- What you need to do
Would you restate the full listing word for word and omit its pictures?

- Input material
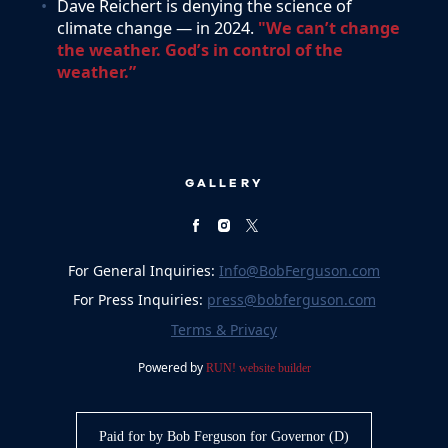
Dave Reichert is denying the science of
climate change — in 2024.
"We can’t change
the weather. God’s in control of the
weather.”
GALLERY
For General Inquiries:
Info@BobFerguson.com
For Press Inquiries:
press@bobferguson.com
Terms & Privacy
Powered by
RUN! website builder
Paid for by Bob Ferguson for Governor (D)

- Output of the task
Dave Reichert is denying the science of
climate change — in 2024.
"We can’t change
the weather. God’s in control of the
weather.”
GALLERY
For General Inquiries:
Info@BobFerguson.com
For Press Inquiries:
press@bobferguson.com
Terms & Privacy
Powered by
RUN! website builder
Paid for by Bob Ferguson for Governor (D)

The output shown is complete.